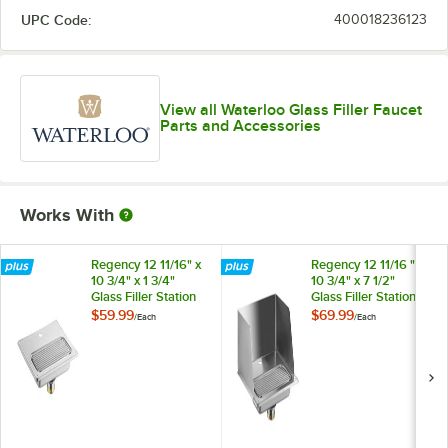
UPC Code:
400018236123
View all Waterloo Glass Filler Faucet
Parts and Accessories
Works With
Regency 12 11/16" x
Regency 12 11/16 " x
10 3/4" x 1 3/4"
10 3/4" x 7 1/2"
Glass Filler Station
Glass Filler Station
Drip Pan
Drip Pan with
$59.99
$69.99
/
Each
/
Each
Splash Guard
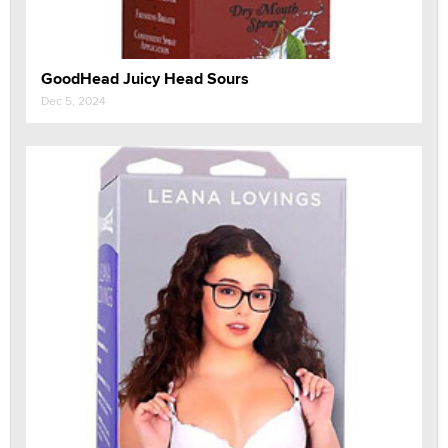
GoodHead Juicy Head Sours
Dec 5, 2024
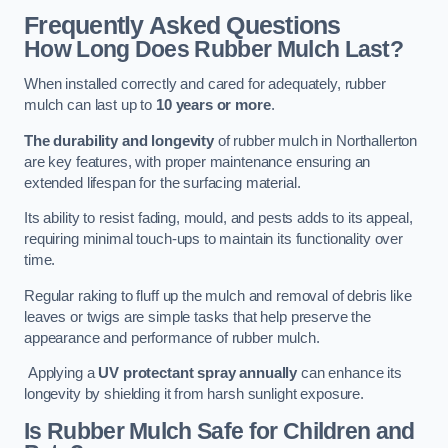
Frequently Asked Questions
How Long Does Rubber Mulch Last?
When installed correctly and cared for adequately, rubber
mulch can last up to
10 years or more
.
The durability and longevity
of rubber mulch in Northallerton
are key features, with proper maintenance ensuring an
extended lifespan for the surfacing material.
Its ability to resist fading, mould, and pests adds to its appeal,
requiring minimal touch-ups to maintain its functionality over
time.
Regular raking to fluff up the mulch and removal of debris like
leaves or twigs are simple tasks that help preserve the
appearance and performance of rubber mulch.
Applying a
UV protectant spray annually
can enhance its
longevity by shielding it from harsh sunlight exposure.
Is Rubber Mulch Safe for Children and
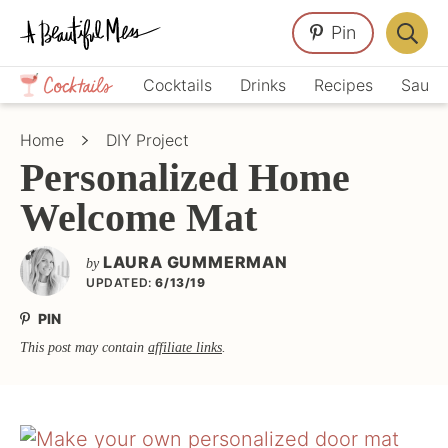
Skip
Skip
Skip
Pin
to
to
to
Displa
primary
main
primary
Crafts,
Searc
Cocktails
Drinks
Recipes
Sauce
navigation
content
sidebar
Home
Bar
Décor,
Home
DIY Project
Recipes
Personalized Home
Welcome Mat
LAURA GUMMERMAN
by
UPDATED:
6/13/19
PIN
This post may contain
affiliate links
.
* * *
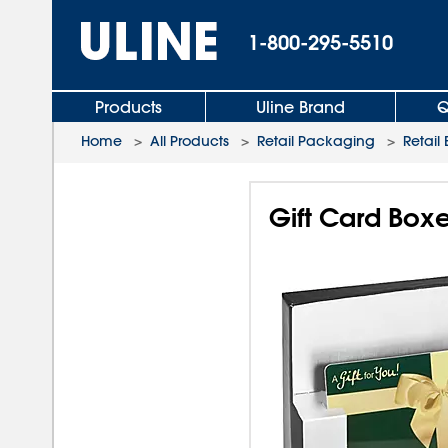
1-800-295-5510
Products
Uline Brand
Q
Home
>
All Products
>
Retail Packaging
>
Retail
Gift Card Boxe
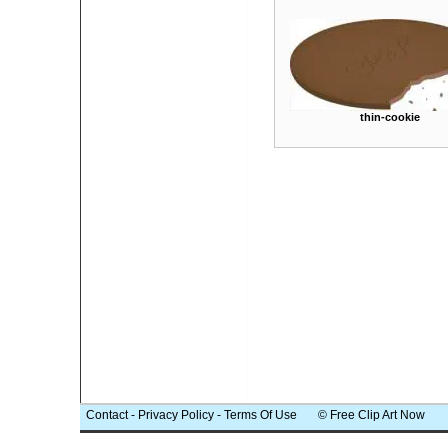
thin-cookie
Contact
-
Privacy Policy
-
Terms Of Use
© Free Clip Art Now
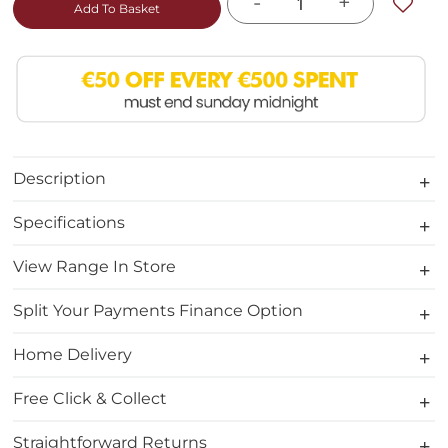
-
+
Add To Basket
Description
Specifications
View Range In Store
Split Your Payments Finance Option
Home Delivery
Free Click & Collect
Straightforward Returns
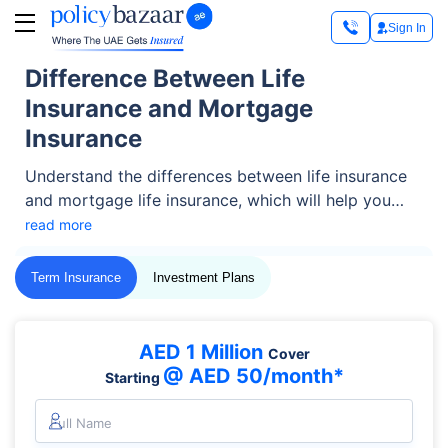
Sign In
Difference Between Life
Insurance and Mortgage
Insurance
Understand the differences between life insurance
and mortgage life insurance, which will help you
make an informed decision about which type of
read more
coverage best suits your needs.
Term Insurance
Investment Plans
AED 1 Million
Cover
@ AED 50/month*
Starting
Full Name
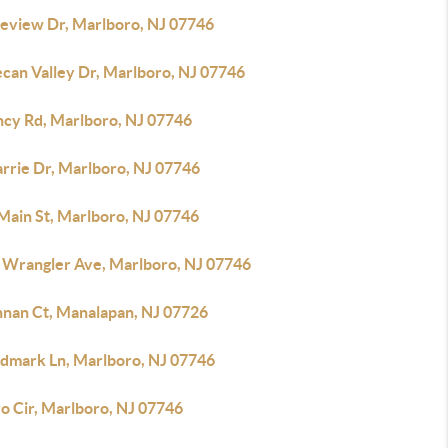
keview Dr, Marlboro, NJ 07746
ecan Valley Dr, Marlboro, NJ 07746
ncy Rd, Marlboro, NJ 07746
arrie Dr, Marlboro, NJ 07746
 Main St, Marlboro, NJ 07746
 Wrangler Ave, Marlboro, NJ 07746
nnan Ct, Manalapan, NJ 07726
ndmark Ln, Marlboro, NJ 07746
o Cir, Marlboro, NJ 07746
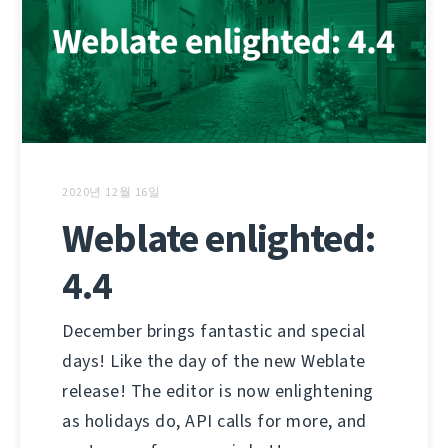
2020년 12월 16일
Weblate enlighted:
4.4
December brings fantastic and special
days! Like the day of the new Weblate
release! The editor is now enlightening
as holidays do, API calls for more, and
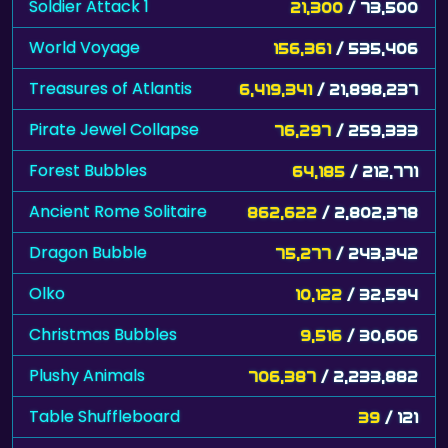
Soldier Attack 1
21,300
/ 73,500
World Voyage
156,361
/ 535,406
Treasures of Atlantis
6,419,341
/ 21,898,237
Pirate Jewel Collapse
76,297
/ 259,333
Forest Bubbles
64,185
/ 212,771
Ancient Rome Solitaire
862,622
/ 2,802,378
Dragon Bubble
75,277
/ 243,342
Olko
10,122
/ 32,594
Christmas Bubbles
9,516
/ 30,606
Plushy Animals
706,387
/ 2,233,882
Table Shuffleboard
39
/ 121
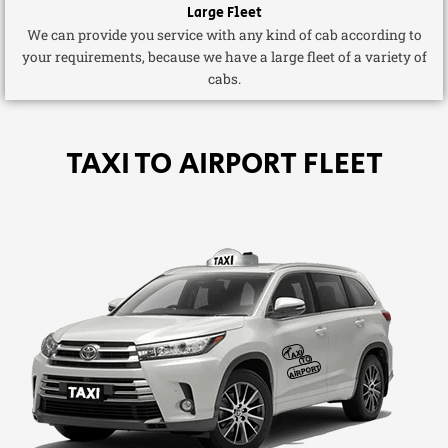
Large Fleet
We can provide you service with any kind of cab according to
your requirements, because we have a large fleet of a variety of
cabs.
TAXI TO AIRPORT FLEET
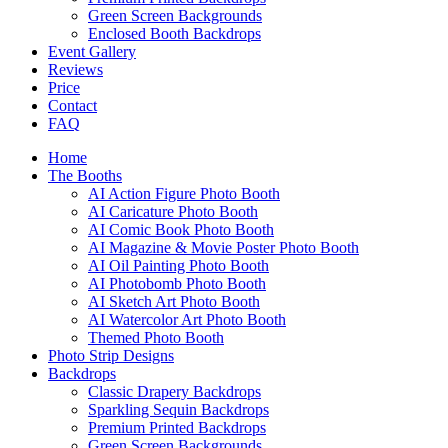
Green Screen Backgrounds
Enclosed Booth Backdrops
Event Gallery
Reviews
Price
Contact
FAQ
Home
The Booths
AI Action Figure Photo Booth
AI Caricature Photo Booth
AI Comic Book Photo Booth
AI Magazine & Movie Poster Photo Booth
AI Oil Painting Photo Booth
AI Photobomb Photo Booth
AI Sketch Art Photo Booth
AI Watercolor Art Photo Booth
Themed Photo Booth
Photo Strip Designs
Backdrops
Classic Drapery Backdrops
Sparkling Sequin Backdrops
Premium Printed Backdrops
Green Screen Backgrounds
---
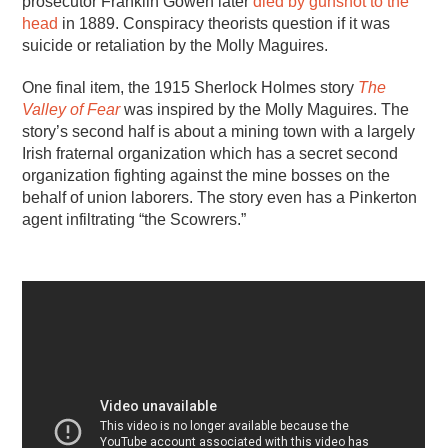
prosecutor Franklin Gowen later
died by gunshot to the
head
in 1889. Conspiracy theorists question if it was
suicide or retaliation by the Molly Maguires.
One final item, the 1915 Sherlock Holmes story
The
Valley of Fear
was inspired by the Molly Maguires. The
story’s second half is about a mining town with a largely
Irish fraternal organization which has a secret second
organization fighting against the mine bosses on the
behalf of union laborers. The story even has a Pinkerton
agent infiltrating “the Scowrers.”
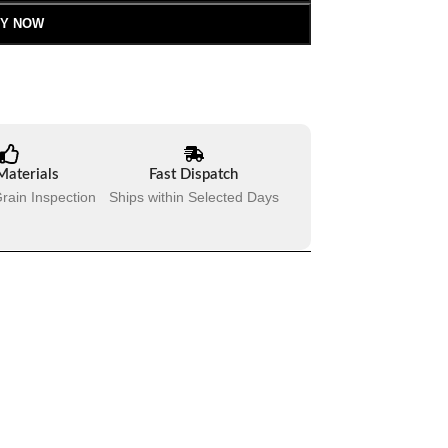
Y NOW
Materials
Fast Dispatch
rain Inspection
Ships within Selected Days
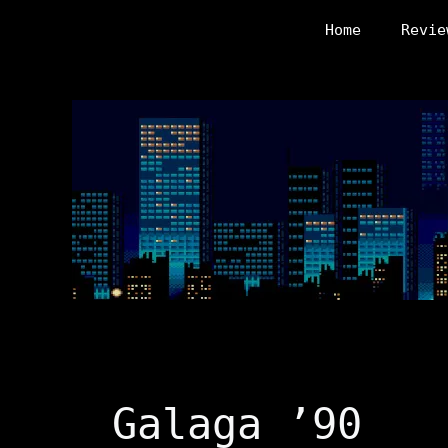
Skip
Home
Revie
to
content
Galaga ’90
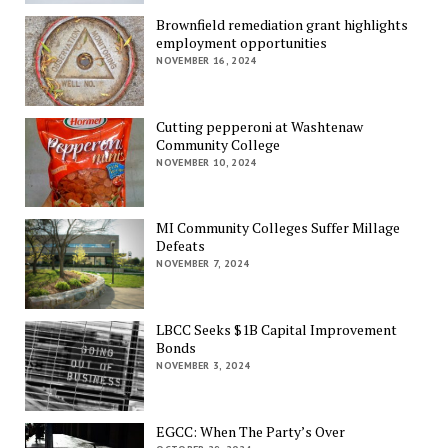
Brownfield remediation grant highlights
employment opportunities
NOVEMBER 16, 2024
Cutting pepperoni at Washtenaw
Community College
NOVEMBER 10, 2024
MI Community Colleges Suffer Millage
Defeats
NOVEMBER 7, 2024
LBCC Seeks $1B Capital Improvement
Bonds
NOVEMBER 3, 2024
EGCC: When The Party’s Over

__ABOUT THIS EXERCISE__
State how many lines in the listing above contain "Marlboro". Nothing else is needed.

__RESPONSE BELOW__
8